[Data listing — start]

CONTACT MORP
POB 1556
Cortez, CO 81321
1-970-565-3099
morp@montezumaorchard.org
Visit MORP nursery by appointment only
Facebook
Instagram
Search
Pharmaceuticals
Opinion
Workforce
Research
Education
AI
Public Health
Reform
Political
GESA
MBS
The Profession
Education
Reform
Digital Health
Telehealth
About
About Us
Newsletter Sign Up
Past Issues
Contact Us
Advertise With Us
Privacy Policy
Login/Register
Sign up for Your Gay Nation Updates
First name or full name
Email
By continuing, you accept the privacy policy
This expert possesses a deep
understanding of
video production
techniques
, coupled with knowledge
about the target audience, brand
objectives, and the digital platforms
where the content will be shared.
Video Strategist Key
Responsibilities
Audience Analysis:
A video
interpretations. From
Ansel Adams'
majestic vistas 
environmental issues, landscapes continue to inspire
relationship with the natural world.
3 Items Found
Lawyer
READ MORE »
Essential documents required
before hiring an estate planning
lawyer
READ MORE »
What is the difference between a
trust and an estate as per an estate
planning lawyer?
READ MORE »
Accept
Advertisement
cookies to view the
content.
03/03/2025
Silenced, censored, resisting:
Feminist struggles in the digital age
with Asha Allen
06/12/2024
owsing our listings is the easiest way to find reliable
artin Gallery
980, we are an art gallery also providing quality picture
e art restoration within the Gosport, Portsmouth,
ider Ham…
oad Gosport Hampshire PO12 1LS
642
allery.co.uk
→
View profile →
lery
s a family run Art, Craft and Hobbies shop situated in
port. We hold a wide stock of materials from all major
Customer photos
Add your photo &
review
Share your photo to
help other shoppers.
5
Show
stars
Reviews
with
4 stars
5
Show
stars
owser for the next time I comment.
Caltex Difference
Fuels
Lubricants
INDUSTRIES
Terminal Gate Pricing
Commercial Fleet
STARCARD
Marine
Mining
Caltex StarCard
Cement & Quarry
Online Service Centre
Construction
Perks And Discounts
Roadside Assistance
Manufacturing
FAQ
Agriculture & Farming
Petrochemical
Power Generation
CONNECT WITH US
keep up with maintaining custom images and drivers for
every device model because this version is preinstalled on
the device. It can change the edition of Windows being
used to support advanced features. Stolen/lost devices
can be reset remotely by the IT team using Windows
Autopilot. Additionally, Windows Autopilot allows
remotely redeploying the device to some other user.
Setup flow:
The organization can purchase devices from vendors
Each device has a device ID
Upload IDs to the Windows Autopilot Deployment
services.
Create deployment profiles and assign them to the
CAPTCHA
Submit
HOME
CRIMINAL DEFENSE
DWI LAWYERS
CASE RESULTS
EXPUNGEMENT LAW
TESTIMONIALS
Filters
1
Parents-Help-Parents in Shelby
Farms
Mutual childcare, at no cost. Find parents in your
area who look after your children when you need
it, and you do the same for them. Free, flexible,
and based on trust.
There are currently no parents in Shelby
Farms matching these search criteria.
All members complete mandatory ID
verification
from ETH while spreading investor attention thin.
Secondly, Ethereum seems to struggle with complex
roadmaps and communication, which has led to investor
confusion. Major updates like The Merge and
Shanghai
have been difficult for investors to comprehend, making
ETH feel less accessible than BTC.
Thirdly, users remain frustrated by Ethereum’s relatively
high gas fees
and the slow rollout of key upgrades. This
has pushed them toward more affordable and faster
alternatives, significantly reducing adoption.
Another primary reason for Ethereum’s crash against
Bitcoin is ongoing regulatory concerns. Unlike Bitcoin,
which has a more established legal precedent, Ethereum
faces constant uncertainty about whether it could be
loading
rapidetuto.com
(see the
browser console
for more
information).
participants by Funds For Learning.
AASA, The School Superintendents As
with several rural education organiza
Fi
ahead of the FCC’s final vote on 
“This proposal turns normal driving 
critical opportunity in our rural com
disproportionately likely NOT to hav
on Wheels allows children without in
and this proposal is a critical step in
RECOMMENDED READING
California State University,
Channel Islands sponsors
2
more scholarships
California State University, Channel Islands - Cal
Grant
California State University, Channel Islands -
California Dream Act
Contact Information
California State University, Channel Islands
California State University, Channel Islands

[Data listing — finish]

Please give the number of lines in the data where "Farms" appears, without any other words.

2